Aware of the widespread sentiment for strike action, Marshall proceeded to issue a series of threats directed against workers considering striking.
“Ask yourself a question,” he declared. “Did you put money aside to be able to stay out? The last strike [in 1997] was 16 days… If we go on strike, you have to ask yourself how long you can afford to stay out there and what we’re going to accomplish out there.” This amounts to a declaration that the union will sabotage any strike and refuse to use the $160 million strike fund—paid for by workers’ dues.
Marshall then threatened that workers would lose health benefits for themselves and their families in the event of a strike. “You have to have one minute of time on the clock [each week] in order for UPS to make a [health care] contribution,” he said. “No one is going to be without health insurance unless this strike goes for a huge amount of time. The trouble is, you get into week number three and you have an emergency in your family, and you have to go back and pay all three weeks of COBRA [a supplemental insurance costing approximately $400/week].”

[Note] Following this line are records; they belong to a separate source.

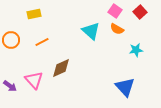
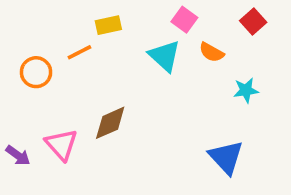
pink square: (115, 11) -> (184, 20), moved
yellow rectangle: (34, 14) -> (108, 25), moved
orange circle: (11, 40) -> (36, 72), moved
orange line: (42, 42) -> (79, 52), moved

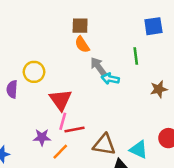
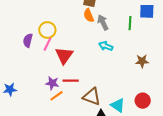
green line: (136, 56) -> (130, 23), moved
gray arrow: (98, 67) -> (103, 22), moved
pink line: (63, 121) -> (47, 44), moved
purple star: (42, 137) -> (52, 83), moved

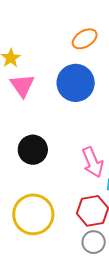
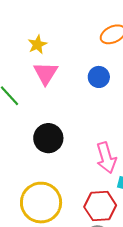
blue circle: (76, 83) -> (99, 77), size x0.6

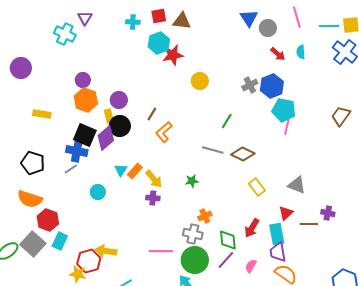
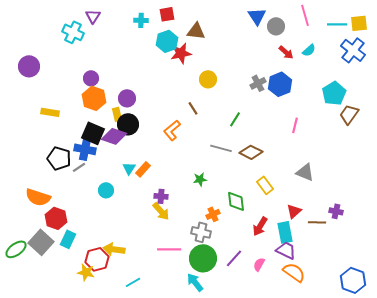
brown triangle: (182, 21) -> (196, 31), moved
cyan semicircle: (301, 52) -> (309, 50), turned -128
cyan pentagon: (284, 110) -> (334, 93), moved, turned 30
brown line: (152, 114) -> (193, 108), moved, turned -64
purple diamond: (106, 138) -> (114, 136), turned 60
black pentagon: (33, 163) -> (59, 158), moved
yellow arrow: (154, 179) -> (161, 211), moved
gray triangle: (297, 185) -> (305, 172), moved
green diamond: (228, 240) -> (236, 201), moved
purple trapezoid: (278, 252) -> (286, 250), turned 125

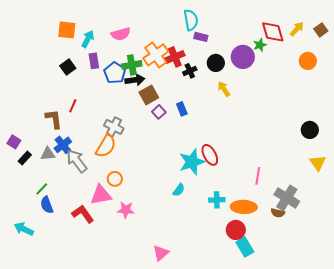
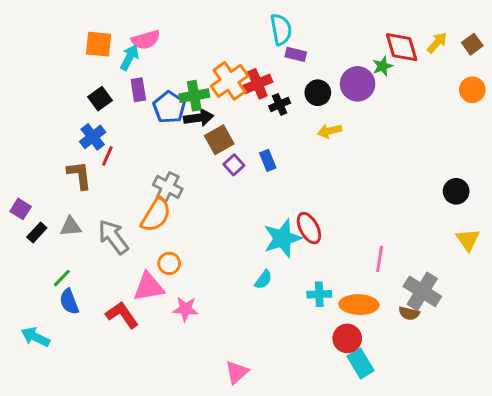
pink semicircle: (121, 34) -> (146, 40), moved
orange circle: (308, 61) -> (472, 90), moved
yellow arrow: (224, 89) -> (330, 131), turned -70
blue cross: (63, 145) -> (93, 137), moved

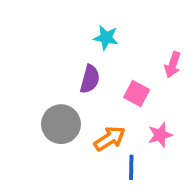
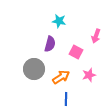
blue line: (131, 167) -> (66, 99), moved

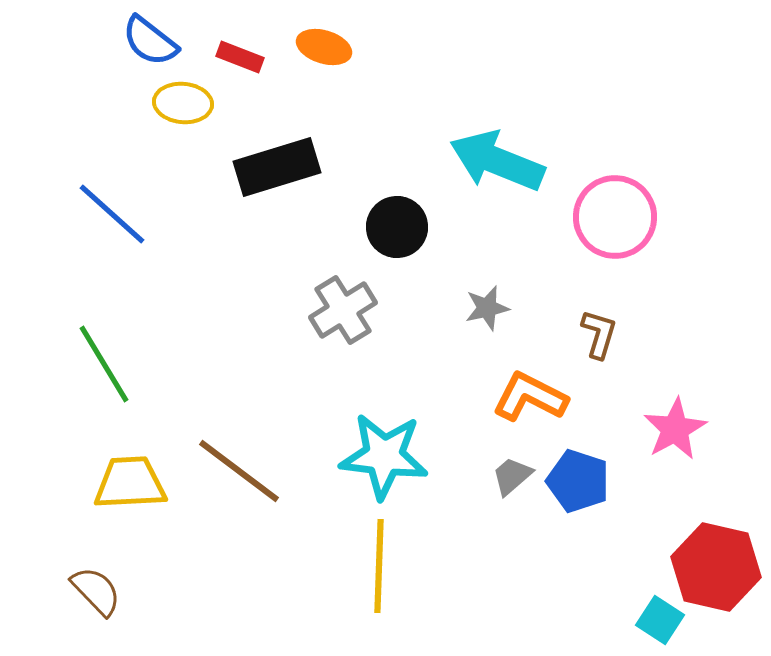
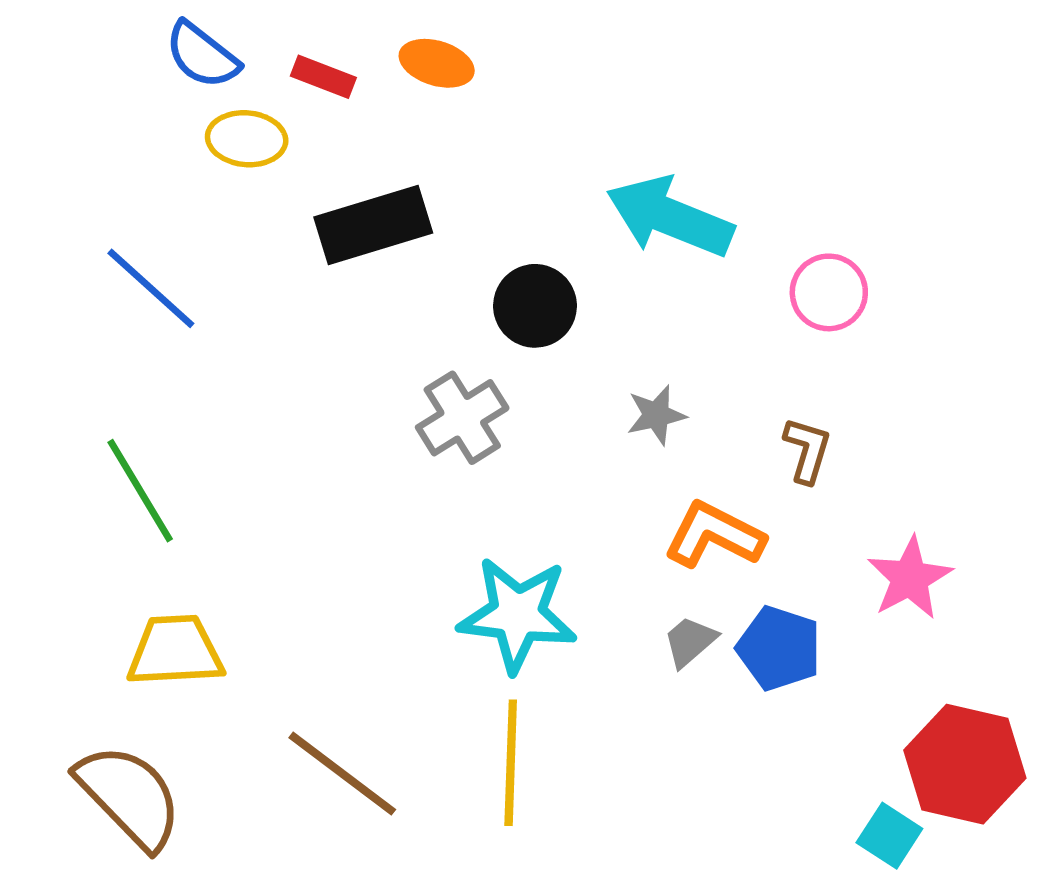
pink circle: (615, 217) -> (829, 292), size x0.7
brown line: (239, 471) -> (342, 774), moved
brown semicircle: (96, 591) -> (129, 796), size x1.6

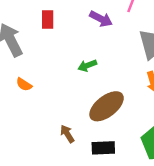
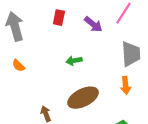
red rectangle: (48, 20) -> (59, 18), moved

He declared that workers could vote in the electronic contract ballot “as many times as you want” and that only “the last vote counts.” The Teamsters is clearly counting on a protracted campaign to intimidate workers into accepting the contract up to the last minute. Marshall concluded by demanding that workers vote based on what is good for “you and your family.”
The WSWS UPS Workers Newsletter spoke to workers as they left the meeting.
Manny, a veteran driver, said that Teamsters officials told him he may be unable to vote because he is receiving workers’ compensation. “Now they are telling me I might not be able to vote,” he said. “Why am I any different if I got injured? I’ve been paying dues for years.”
“They’re trying to stop us from striking,” he said. “He [Marshall] is up there scaring people, telling them you need to have hours on the books for that week to qualify for insurance. That is part of making sure the strike doesn’t last longer than a week. That’s why he says you need to decide for you and your families, and not you need to decide for your brothers about what’s best for the contract.”
“Why not make them all full-time jobs, give everyone a raise and a full-time position and take away the 22.4s [hybrid roles]? I can’t believe he can get up there and talk like that in a union hall! We should be looking out for our brothers and sisters!”
Jonah, a young part-time worker who was in a group with Manny, added that older workers “who’ve been here for decades tell us how much better they used to have it, but we don’t know any better because we never had it to begin with. Management takes away benefits slowly, over generations.”
“You need to look at it long term, because they are simply going to take away a little and little each time,” he said. “It’s just like anything else such as your rights. They take away your rights, and that’s what your kids will have to deal with. They never will know what they lost, because they never had it to begin with.”
“The whole world is watching us,” Manny responded. “UPS sets the bar for other industries and what they can get away with.”
Jonah agreed: “UPS is the largest contract for Teamsters so whatever we agree on they’ll use that against other members in other industries, even places like McDonalds. As soon as we submit to something like that, that isn’t a fair contract, then everyone else is going to follow suit… This is a real big fight right here, and we need to lead by example.”
It is impossible for UPS workers to conduct a fight so long as leadership of the struggle remains in the hands of the pro-corporate organization of scabs known as the Teamsters. The WSWS UPS Workers Newsletter urges UPS workers to elect rank-and-file committees in the warehouses and hubs to take the struggle into their own hands. These committees should link up with UPS workers in other hubs, prepare demands as the basis for a nationwide strike, and link up with other logistics workers—Amazon, USPS, and FedEx, to organize a united fight.